Read classification using semi-supervised deep learning
This work addresses a domain-specific bottleneck in bioinformatics by facilitating genome assembly with reduced manual labeling effort, though it appears incremental as it builds on existing semi-supervised and deep learning techniques.
The paper tackles the problem of detecting specific types of reads that hinder de novo genome assembly by proposing a semi-supervised deep learning method that analyzes coverage graphs as 1D-signals, achieving improved assembly quality with minimal labeled data.

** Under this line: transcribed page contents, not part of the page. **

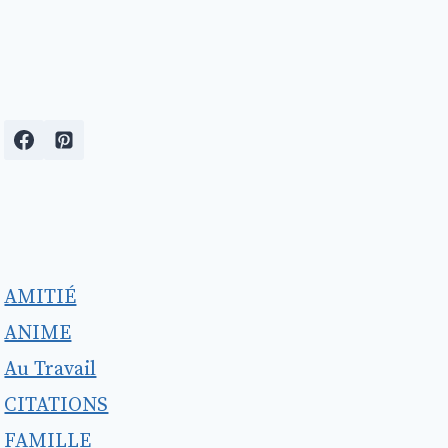
AMITIÉ
ANIME
Au Travail
CITATIONS
FAMILLE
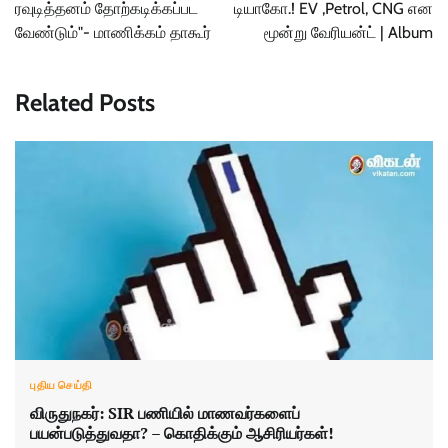
ரவுடித்தனம் தோற்கடிக்கப்பட
டியாகோ.! EV ,Petrol, CNG என
வேண்டும்"- மாணிக்கம் தாகூர்
மூன்று வேரியன்ட் | Album
Related Posts
புதிய செய்தி
விருதுநகர்: SIR பணியில் மாணவர்களைப்
பயன்படுத்துவதா? – கொதிக்கும் ஆசிரியர்கள்!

In this paper, we propose a semi-supervised deep learning method for detecting the specific types of reads that impede the de novo genome assembly process. Instead of dealing directly with sequenced reads, we analyze their coverage graphs converted to 1D-signals. We noticed that specific signal patterns occur in each relevant class of reads. Semi-supervised approach is chosen because manually labelling the data is a very slow and tedious process, so our goal was to facilitate the assembly process with as little labeled data as possible. We tested two models to learn patterns in the coverage graphs: M1+M2 and semi-GAN. We evaluated the performance of each model based on a manually labeled dataset that comprises various reads from multiple reference genomes with respect to the number of labeled examples that were used during the training process. In addition, we embedded our detection in the assembly process which improved the quality of assemblies.